Young's ordeal began in 2004 when two rounds from a sniper's AK-47 severed his spinal cord.
Tired of suffering, Young penned a scathing letter in 2013 to former President George W. Bush and former Vice President Dick Cheney. He laid out the painful circumstances of his life and blamed the former administration for the many casualties of that war. He said he would refuse his feeding tube and allow himself to die.
He was the subject of the 2007 documentary, "Body of War,"
and had become a vocal anti-war activist. He again made headlines when his death wish became public.
But he didn't die then.
He said he wanted to spend more time with his wife, Claudia Cuellar. Former television host Phil Donahue, co-director and executive producer of "Body of War," said Wednesday that Tomas and Claudia made a remarkable love story.
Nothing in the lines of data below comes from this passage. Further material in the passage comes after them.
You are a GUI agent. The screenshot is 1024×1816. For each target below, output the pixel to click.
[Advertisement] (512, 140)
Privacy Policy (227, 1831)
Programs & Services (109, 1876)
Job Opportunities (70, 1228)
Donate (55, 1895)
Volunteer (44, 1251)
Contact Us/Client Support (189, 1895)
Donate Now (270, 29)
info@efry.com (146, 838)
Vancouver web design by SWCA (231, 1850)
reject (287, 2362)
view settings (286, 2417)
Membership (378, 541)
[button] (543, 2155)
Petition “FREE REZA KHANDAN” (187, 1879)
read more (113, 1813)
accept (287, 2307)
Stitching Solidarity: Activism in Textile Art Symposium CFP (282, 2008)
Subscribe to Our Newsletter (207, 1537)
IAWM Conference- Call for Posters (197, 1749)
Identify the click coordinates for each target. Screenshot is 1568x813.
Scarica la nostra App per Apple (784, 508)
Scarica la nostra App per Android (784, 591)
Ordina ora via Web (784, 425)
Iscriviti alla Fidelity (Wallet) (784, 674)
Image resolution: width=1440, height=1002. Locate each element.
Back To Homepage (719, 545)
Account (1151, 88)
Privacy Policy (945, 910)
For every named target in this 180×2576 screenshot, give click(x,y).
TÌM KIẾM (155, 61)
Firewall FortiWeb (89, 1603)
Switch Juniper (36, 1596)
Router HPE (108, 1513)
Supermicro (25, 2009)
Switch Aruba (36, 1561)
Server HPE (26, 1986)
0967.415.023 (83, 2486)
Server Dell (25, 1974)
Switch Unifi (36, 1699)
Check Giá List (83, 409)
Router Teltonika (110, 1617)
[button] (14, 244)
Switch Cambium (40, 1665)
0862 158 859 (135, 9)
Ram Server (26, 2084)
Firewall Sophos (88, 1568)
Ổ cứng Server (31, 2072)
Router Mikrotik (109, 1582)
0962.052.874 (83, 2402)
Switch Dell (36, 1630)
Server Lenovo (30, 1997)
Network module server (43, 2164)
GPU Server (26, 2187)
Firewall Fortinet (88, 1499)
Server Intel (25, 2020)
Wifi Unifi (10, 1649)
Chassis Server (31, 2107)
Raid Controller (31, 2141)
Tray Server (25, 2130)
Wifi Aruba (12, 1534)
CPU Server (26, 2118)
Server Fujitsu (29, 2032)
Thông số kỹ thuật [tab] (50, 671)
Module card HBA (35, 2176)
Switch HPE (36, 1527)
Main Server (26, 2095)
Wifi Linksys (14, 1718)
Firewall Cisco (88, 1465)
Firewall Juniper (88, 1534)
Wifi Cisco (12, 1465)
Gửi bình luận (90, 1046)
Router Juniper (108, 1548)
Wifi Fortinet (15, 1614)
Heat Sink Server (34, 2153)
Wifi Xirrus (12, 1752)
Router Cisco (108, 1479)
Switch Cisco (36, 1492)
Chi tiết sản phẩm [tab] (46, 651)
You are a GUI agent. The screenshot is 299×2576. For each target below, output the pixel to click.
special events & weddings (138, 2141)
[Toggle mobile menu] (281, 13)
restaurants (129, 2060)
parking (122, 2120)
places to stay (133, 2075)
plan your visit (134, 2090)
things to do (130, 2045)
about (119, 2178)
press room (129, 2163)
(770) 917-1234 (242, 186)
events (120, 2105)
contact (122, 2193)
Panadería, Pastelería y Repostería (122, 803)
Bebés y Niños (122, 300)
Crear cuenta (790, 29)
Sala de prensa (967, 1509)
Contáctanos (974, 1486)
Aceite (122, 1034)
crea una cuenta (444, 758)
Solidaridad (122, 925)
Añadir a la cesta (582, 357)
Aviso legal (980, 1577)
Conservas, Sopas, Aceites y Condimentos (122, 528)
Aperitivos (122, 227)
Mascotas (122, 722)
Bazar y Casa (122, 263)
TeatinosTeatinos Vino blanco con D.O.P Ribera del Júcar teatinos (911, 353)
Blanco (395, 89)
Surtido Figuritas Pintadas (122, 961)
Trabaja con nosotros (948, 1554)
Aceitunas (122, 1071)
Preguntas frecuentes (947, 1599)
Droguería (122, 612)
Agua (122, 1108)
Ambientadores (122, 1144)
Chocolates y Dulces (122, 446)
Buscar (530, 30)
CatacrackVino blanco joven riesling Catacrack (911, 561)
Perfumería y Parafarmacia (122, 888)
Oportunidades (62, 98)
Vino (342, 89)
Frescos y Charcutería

"Theirs was a true love like I have never witnessed before," Donahue said. "Tomas made it clear she was the reason he was alive."
On Monday, Young died at home in Seattle. The cause of death was not immediately clear, according to media reports.
Donahue said he had been waiting almost 10 years to hear what he heard on the phone Monday.
"This was a catastrophic injury," Donahue said. "Tomas was imprisoned in bed. He couldn't even cough."
Young had moved with his wife to Portland, Oregon, where, as he stated in his Twitter profile
, he was a "happily married man who's happy to live in a medical maryjane state." He was referring to legalized medical marijuana.
I learned of his passing on Veterans Day. Appropriate, I thought, for as controversial as Young had been, I believed he remained true to his convictions.
When we spoke last year, he asked me about my experiences covering the war in Iraq. We talked about the soldiers I met who lost their lives or returned home with serious injuries, both physical and psychological.
Cuellar told me then she was frightened at the prospect of losing her husband, but that she always returned to thinking about how difficult it was for him every single day.
"There will be time to mourn when he dies," Cuellar told me. "Until that day, I will love and cherish and celebrate him and try to make each day as loving and happy and comfortable as possible for him."
And she did.
In a video posted on YouTube Tuesday
, Young's sister-in-law, Amanda Young, captured his 34 years of life -- from a baby who put a gleam in his mother's eye to a companion for his brother Nathan; from a young man who felt compelled to serve his nation after the terror attacks of 9/11 to a wounded veteran who became a poster child for those who opposed the U.S. role in Iraq.
Young returned home from war a broken man. He is now free from his pain.
In an online memorial
, people thanked him for his service.
Young was a self-avowed atheist, but somehow I could feel him smiling down at his friends, glad that they were remembering him as a nice guy.